ScienceDaily (Oct. 29, 2008) — Scientists at the Gladstone Institute of Cardiovascular Disease (GICD) and the University of California San Francisco (UCSF) have identified a genetic factor critical to the formation of chambers in the developing heart. The discovery of the role of a microRNA called miR-138, could offer strategies for the treatment of congenital heart defects.
The heart is one of the first and most important organs to develop. In fact, embryos cannot survive long with a functioning heart. In vertebrates (animals with backbones), special cells form a heart tube; that tube loops back on itself to form the atrium and ventricle and the canal and valve that separates them. This requires a complicated sequence of genes turning on and off. MicroRNAs are very small RNAs of 20 to 25 nucleotides that regulate numerous gene functions. Approximately 650 human miRNAs are known, but only a few have yet been studied to determine what they actually do in a cell.
Researchers, led by Sarah Morton, an MD/PhD student at UCSF and GICD Director Deepak Srivastava MD, examined zebrafish, which are an ideal model system for understanding genetic functions. Zebrafish are small, reproduce fast, and are essentially transparent so that that events of heart formation can be studied while they are still alive. Yet many of their systems are quite similar to those of humans. For example, miR-138 is exactly the same in zebrafish and humans.
"What's interesting is that a single microRNA is responsible for setting up the distinct patterning of a developing heart into separate chambers," said Dr. Srivastava, senior author of the study. "Since many congenital heart defects involve abnormalities in the formation of the chambers, this is important information in finding ways of treating or avoiding those defects."
The GICD scientists reported in today's issue of the Proceedings of the National Academy of Sciences USA, that miR-138 is present in the zebrafish heart at specific times and in specific places in the developing heart. Furthermore, they showed that it is required to insure that the cardiac chambers develop properly. When the scientists used genetic engineering techniques to eliminate miR-138, cardiac function was disrupted, and the ventricles did not develop correctly, with the muscle precursor cells failing to mature properly.
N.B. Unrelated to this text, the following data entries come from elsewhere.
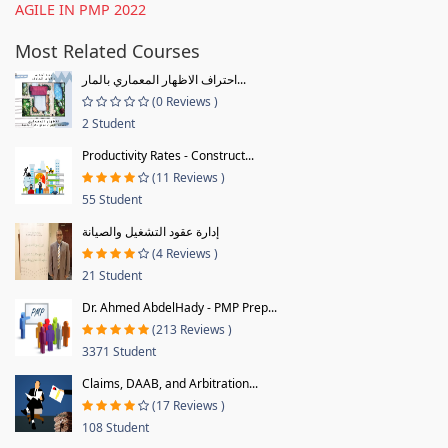
AGILE IN PMP 2022
Most Related Courses
احتراف الاظهار المعماري بالمار...
(0 Reviews )
2 Student
Productivity Rates - Construct...
(11 Reviews )
55 Student
إدارة عقود التشغيل والصيانة
(4 Reviews )
21 Student
Dr. Ahmed AbdelHady - PMP Prep...
(213 Reviews )
3371 Student
Claims, DAAB, and Arbitration...
(17 Reviews )
108 Student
"The miR-138 function was required during a discrete developmental window that occurred 24-34 hours after fertilization," said Sarah Morton. The team also showed that the miRNA controlled development by regulating numerous factors that function jointly to define the chambers, including a key enzyme that makes retinoic acid.
Dr. Paul Scherz co-led this study, which involved close interactions with Dr.Didier Stainier, a Professor at UCSF, Dr. Kimberly Cordes and Dr. Kathryn Ivey. It was supported by grants from the National Institutes of Health and the California Institute of Regenerative Medicine.